• [Your assignment]:
Which of the lines below contain the string "школы"? Pull each one out of the data.

• [Stored data]:
"""

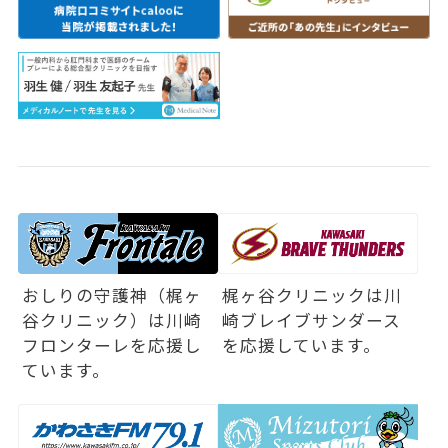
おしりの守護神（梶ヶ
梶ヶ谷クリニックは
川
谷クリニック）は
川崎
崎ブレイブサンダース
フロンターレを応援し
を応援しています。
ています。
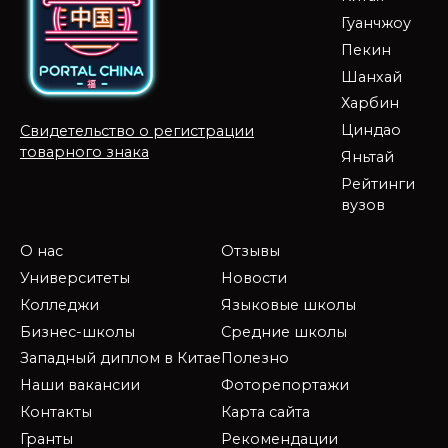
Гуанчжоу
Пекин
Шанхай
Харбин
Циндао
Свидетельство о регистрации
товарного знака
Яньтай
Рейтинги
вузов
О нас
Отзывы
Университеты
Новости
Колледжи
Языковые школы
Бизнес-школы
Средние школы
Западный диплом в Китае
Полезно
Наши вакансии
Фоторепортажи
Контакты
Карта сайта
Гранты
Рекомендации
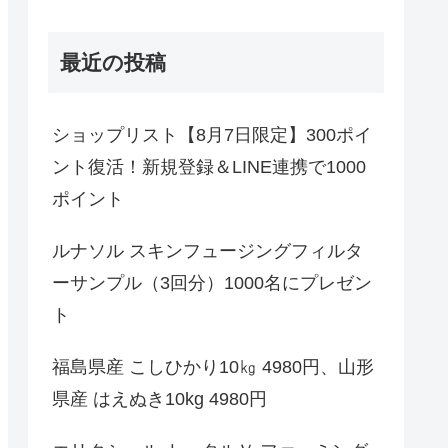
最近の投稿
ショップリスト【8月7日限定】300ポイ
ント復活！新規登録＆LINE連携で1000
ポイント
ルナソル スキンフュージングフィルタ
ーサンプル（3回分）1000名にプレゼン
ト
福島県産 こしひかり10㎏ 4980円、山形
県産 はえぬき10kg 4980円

"""

• [Output for this task]:
Языковые школы
Бизнес-школы
Средние школы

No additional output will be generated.